O Réu contestou, defendendo-se por exceção e por impugnação.

Na defesa por exceção invocou a prescrição do direito do direito à indemnização e em sede de defesa por impugnação alegou, em síntese, não se verificar o pressuposto da ilicitude da atuação da Administração, por não se verificar a necessária conexão de ilicitude entre as normas consideradas violadas pelo TAF de Viseu que levaram à anulação da sanção disciplinar de inatividade graduada em dois anos, aplicada à autora no âmbito do segundo processo disciplinar que lhe foi instaurado e os danos que a mesma alega ter sofrido na sua esfera jurídica, sinalizando que ilegalidade não significa ilicitude para efeitos indemnizatórios.

Pede a absolvição do Estado dos pedidos indemnizatórios formulados pela autora.

*1.3.

Por despacho de 25.02.2013 (fls. 155 do suporte físico do processo) convidou-se a Autora a aperfeiçoar a petição inicial, o que aquela fez.

*1.4.

A 09.12.20014 ( fls. 256 a 259 do suporte físico do processo) proferiu-se despacho saneador que julgou improcedente a exceção da prescrição.

* 1.5. Em 20.03.2015 foi proferido despacho ao abrigo do disposto no artigo 596º do CPC ( fls. 267 a 268 do suporte físico do processo).

*1.6.

Foi realizada audiência final, com cumprimento dos legais formalismos.

*1.7.

Em 29.03.2016 o TAF de Viseu proferiu acórdão que julgou a presente ação improcedente, a qual consta do seguinte segmento decisório: «Com os fundamentos expostos, o Tribunal decide julgar a ação improcedente e, em consequência, absolver o Réu ESTADO PORTUGUÊS do pedido.

Custas a cargo da Autora.

Registe e notifique.»*1.8.

Inconformada com a referida decisão, a Apelada interpôs recurso que motivou, terminando com a apresentação das seguintes conclusões: «I.

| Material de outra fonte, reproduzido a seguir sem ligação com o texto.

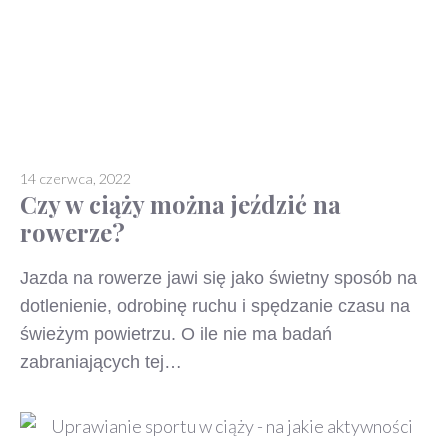
14 czerwca, 2022
Czy w ciąży można jeździć na
rowerze?
Jazda na rowerze jawi się jako świetny sposób na
dotlenienie, odrobinę ruchu i spędzanie czasu na
świeżym powietrzu. O ile nie ma badań
zabraniających tej…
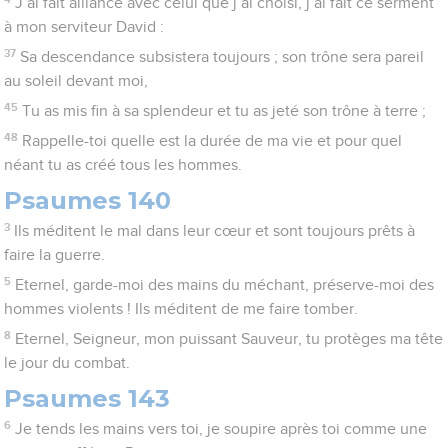
J’ai fait alliance avec celui que j’ai choisi, j’ai fait ce serment
à mon serviteur David :
37
Sa descendance subsistera toujours ; son trône sera pareil
au soleil devant moi,
45
Tu as mis fin à sa splendeur et tu as jeté son trône à terre ;
48
Rappelle-toi quelle est la durée de ma vie et pour quel
néant tu as créé tous les hommes.
Psaumes 140
3
Ils méditent le mal dans leur cœur et sont toujours prêts à
faire la guerre.
5
Eternel, garde-moi des mains du méchant, préserve-moi des
hommes violents ! Ils méditent de me faire tomber.
8
Eternel, Seigneur, mon puissant Sauveur, tu protèges ma tête
le jour du combat.
Psaumes 143
6
Je tends les mains vers toi, je soupire après toi comme une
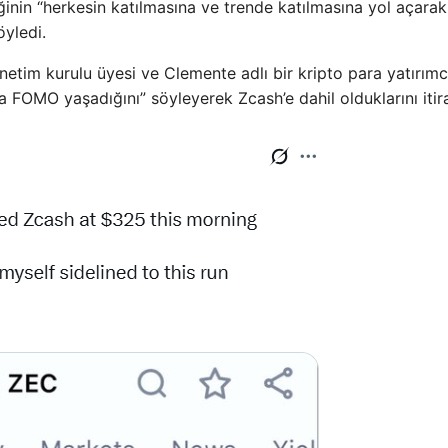
teğinin “herkesin katılmasına ve trende katılmasına yol açara
öyledi.
etim kurulu üyesi ve Clemente adlı bir kripto para yatırımcı
 FOMO yaşadığını” söyleyerek Zcash’e dahil olduklarını itiraf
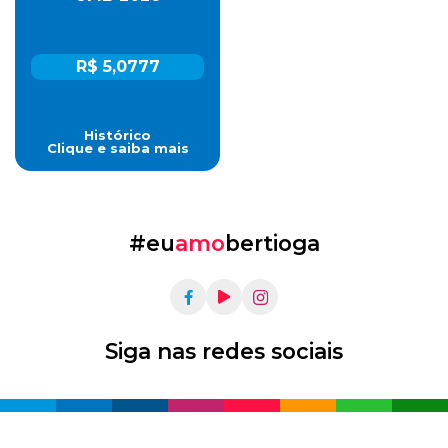
R$ 5,0777
Histórico
Clique e saiba mais
#eu
amo
bertioga
Siga nas redes sociais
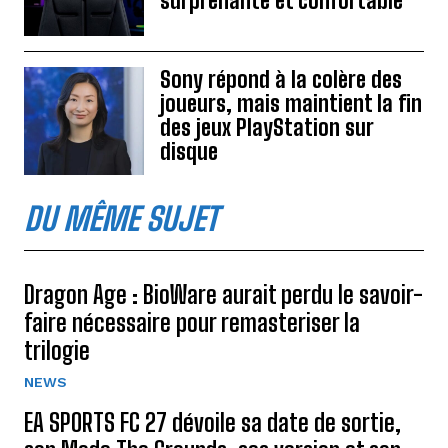
surprenante et confortable
Sony répond à la colère des
joueurs, mais maintient la fin
des jeux PlayStation sur
disque
DU MÊME SUJET
Dragon Age : BioWare aurait perdu le savoir-
faire nécessaire pour remasteriser la
trilogie
NEWS
EA SPORTS FC 27 dévoile sa date de sortie,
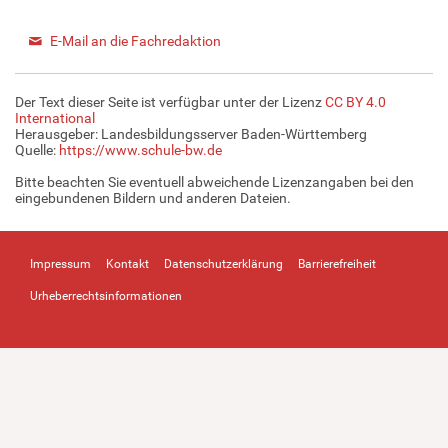
E-Mail an die Fachredaktion
Der Text dieser Seite ist verfügbar unter der Lizenz
CC BY 4.0
International
Herausgeber: Landesbildungsserver Baden-Württemberg
Quelle:
https://www.schule-bw.de
Bitte beachten Sie eventuell abweichende Lizenzangaben bei den
eingebundenen Bildern und anderen Dateien.
Impressum
Kontakt
Datenschutzerklärung
Barrierefreiheit
Urheberrechtsinformationen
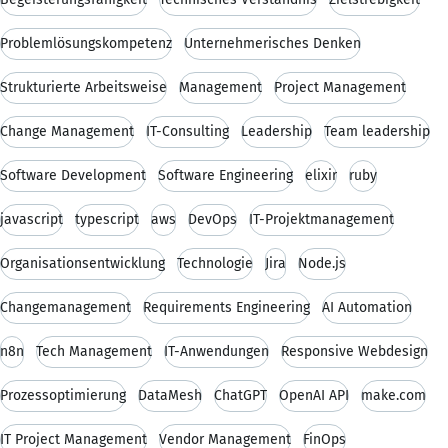
Problemlösungskompetenz
Unternehmerisches Denken
Strukturierte Arbeitsweise
Management
Project Management
Change Management
IT-Consulting
Leadership
Team leadership
Software Development
Software Engineering
elixir
ruby
javascript
typescript
aws
DevOps
IT-Projektmanagement
Organisationsentwicklung
Technologie
Jira
Node.js
Changemanagement
Requirements Engineering
AI Automation
n8n
Tech Management
IT-Anwendungen
Responsive Webdesign
Prozessoptimierung
DataMesh
ChatGPT
OpenAI API
make.com
IT Project Management
Vendor Management
FinOps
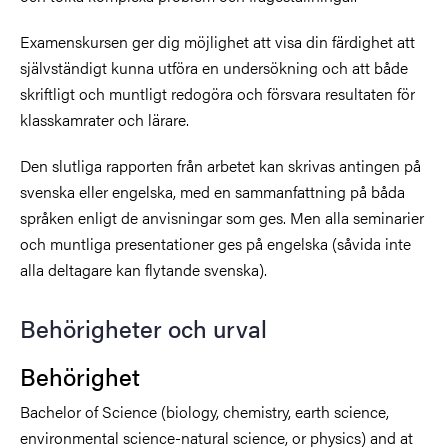
Examenskursen ger dig möjlighet att visa din färdighet att
självständigt kunna utföra en undersökning och att både
skriftligt och muntligt redogöra och försvara resultaten för
klasskamrater och lärare.
Den slutliga rapporten från arbetet kan skrivas antingen på
svenska eller engelska, med en sammanfattning på båda
språken enligt de anvisningar som ges. Men alla seminarier
och muntliga presentationer ges på engelska (såvida inte
alla deltagare kan flytande svenska).
Behörigheter och urval
Behörighet
Bachelor of Science (biology, chemistry, earth science,
environmental science-natural science, or physics) and at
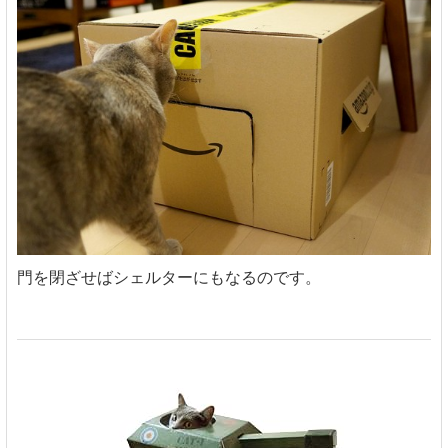
門を閉ざせばシェルターにもなるのです。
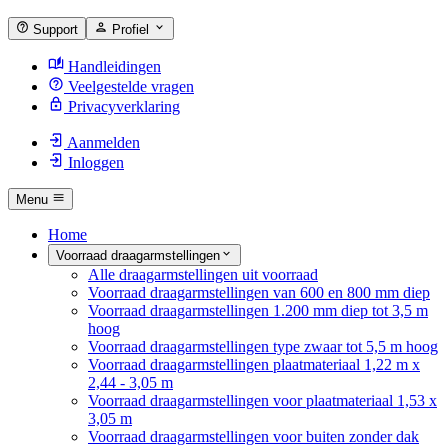
Support
Profiel
Handleidingen
Veelgestelde vragen
Privacyverklaring
Aanmelden
Inloggen
Menu
Home
Voorraad draagarmstellingen
Alle draagarmstellingen uit voorraad
Voorraad draagarmstellingen van 600 en 800 mm diep
Voorraad draagarmstellingen 1.200 mm diep tot 3,5 m
hoog
Voorraad draagarmstellingen type zwaar tot 5,5 m hoog
Voorraad draagarmstellingen plaatmateriaal 1,22 m x
2,44 - 3,05 m
Voorraad draagarmstellingen voor plaatmateriaal 1,53 x
3,05 m
Voorraad draagarmstellingen voor buiten zonder dak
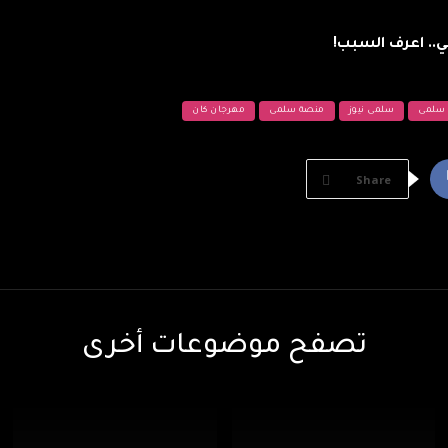
.. اعرف السبب!
سلمى
سلمى نيوز
منصة سلمى
مهرجان كان
Share
تصفح موضوعات أخرى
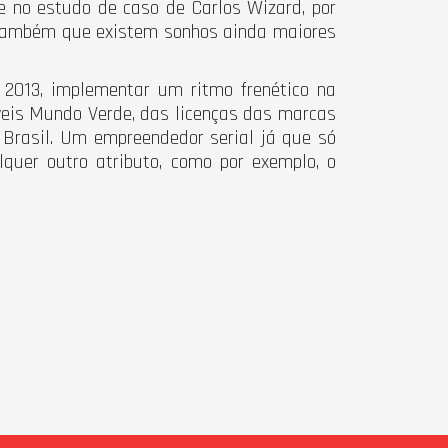
 no estudo de caso de Carlos Wizard, por
 também que existem sonhos ainda maiores
m 2013, implementar um ritmo frenético na
veis Mundo Verde, das licenças das marcas
 Brasil. Um empreendedor serial já que só
quer outro atributo, como por exemplo, o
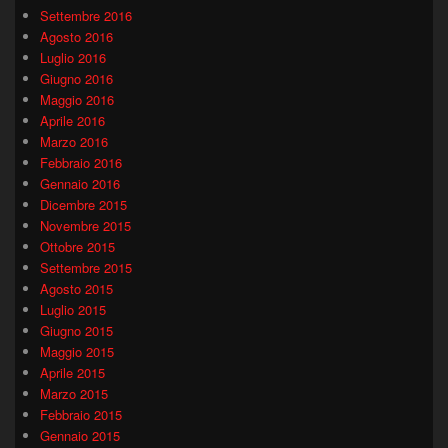
Settembre 2016
Agosto 2016
Luglio 2016
Giugno 2016
Maggio 2016
Aprile 2016
Marzo 2016
Febbraio 2016
Gennaio 2016
Dicembre 2015
Novembre 2015
Ottobre 2015
Settembre 2015
Agosto 2015
Luglio 2015
Giugno 2015
Maggio 2015
Aprile 2015
Marzo 2015
Febbraio 2015
Gennaio 2015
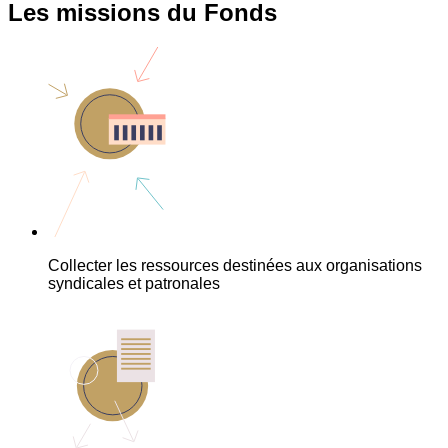
Les missions du Fonds
Collecter les ressources destinées aux organisations
syndicales et patronales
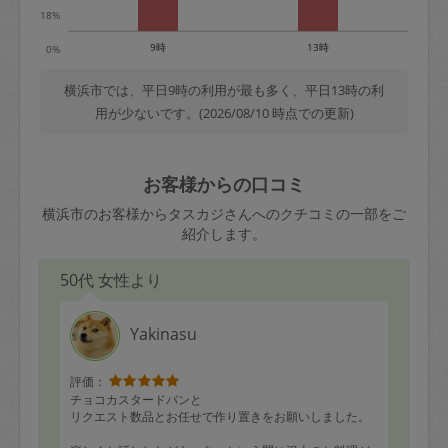
18%
9時
13時
0%
横浜市では、平日9時の利用が最も多く、平日13時の利
用が少ないです。(2026/08/10 時点での更新)
お客様からの口コミ
横浜市のお客様からタスカジさんへのクチコミの一部をご
紹介します。
50代 女性より
Yakinasu
評価：
チョコカスタードパンと
リクエスト数品とお任せで作り置きをお願いしました。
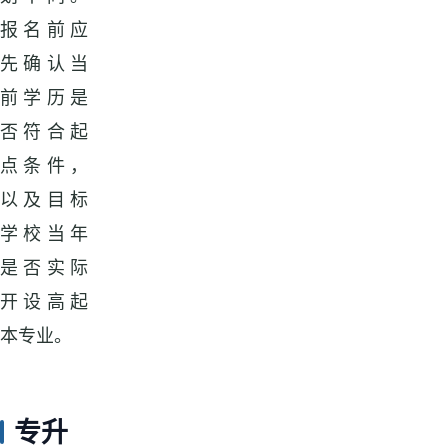
报名前应
先确认当
前学历是
否符合起
点条件，
以及目标
学校当年
是否实际
开设高起
本专业。
专升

A ora Recorrente intentou a presente ação para efetivação de responsabilidade civil extracontratual por atos ilícitos contra o Estado Português, por entender que o ato ilícito, consubstanciado no despacho proferido, em 22.04.2004, pelo Ex.mo Senhor Secretário de Estado da Administração Educativa, que manteve a pena de inatividade, graduada em dois anos, que lhe foi aplicada na sequência do processo disciplinar n.º 10/07/372-2002/GAJ, anulado por Acórdão proferido em 04.01.2007, no âmbito do Processo n.º 1001/04.5BEVIS, pelo Tribunal Administrativo e Fiscal de Viseu, lhe trouxe reais e efetivos danos, tanto morais, como patrimoniais.

II.

- Pese embora esta sua posição e a prova produzida nos presentes autos, entendeu o Mmº Tribunal a quo que, no caso sub iudice, não estamos perante um ato ilícito para efeitos de responsabilidade civil extracontratual, já que do mesmo não resultou ofensa de direitos ou interesses legalmente protegidos da A.; deste modo, não se verificando, in casu, a ilicitude como requisito da responsabilidade civil extracontratual do Estado e demais Entidades Públicas, julga improcedente a presente ação.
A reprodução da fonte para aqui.